Domain contains subdomain.
z639 opened this issue · 2 comments
Hi,
Unless I'm missing something, are these results erroneous ?
Version: 1.1.23
https://i.imgur.com/950xpqU.png
tested in Chrome 63 and Firefox 58 (Debian)
https://codepen.io/anon/pen/ddRrqo?editors=1010
Hi @z639,
Thanks for the feedback 😉
I think this is issue is simply a misunderstanding of what this library (psl
) does, and the naming of the parsed properties (tld
, ...). The library parses domains based on the public suffix list, and the parsed tld
doesn't necessarily match the actual top level domain (from ICANN's standpoint). In this case, the parsed tld
represents the public suffix.
A "public suffix" is one under which Internet users can (or historically could) directly register names. Some examples of public suffixes are .com, .co.uk and pvt.k12.ma.us. The Public Suffix List is a list of all known public suffixes.

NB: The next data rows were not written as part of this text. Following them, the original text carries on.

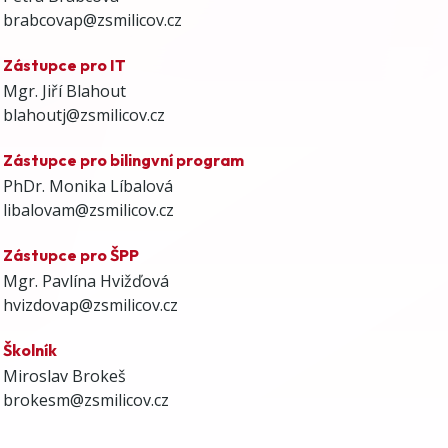
brabcovap@zsmilicov.cz
Zástupce pro IT
Mgr. Jiří Blahout
blahoutj@zsmilicov.cz
Zástupce pro bilingvní program
PhDr. Monika Líbalová
libalovam@zsmilicov.cz
Zástupce pro ŠPP
Mgr. Pavlína Hvižďová
hvizdovap@zsmilicov.cz
Školník
Miroslav Brokeš
brokesm@zsmilicov.cz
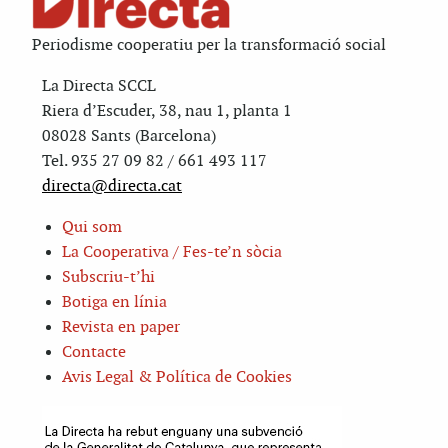
Periodisme cooperatiu per la transformació social
La Directa SCCL
Riera d’Escuder, 38, nau 1, planta 1
08028 Sants (Barcelona)
Tel. 935 27 09 82 / 661 493 117
directa@directa.cat
Qui som
La Cooperativa / Fes-te’n sòcia
Subscriu-t’hi
Botiga en línia
Revista en paper
Contacte
Avis Legal & Política de Cookies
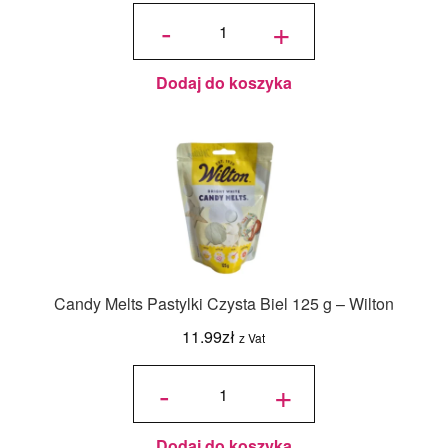
ilość
Candy
-
+
Melts
Pastylki
Białe
125 g -
Wilton
Dodaj do koszyka
Candy Melts Pastylki Czysta Biel 125 g – Wilton
11.99
zł
z Vat
ilość
Candy
-
+
Melts
Pastylki
Czysta
Biel
125 g -
Wilton
Dodaj do koszyka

The behaviour you are seeing is actually the expected behaviour:
https://github.com/wrangr/psl/blob/master/test/psl.parse.spec.js#L111
I believe the underlying issue is mainly the confusing property names in the parsed object. By this I mean that a better name for parsed.tld
could have been something like parsed.publicSuffix
, and maybe even keeping the parsed.tld
, but with the actual top level domain.
I'm afraid that this design issue was inherited from publicsuffix-ruby and hasn't been a major issue as long as you understand the parser's intention. However, I can see that they have since added support for what they call private domains, which gives you the option to switch off support for private (non-ICANN), and as such would behave as you expected. Would something like this do the trick? It might be worth exploring...
Thoughts?
Thanks for the info and the fast reply.
Yes, I think that addition would do what I'm looking for.
I found your github through this stackoverflow page https://stackoverflow.com/questions/9752963/get-domain-name-without-subdomains-using-javascript and I'm basically looking for a way to check that a domain is valid and then remove any subdomains/prefixes to see if the main domain itself is in an array of white listed domains.
I'll try and figure out how they're doing that at the ruby repository.
Thanks again.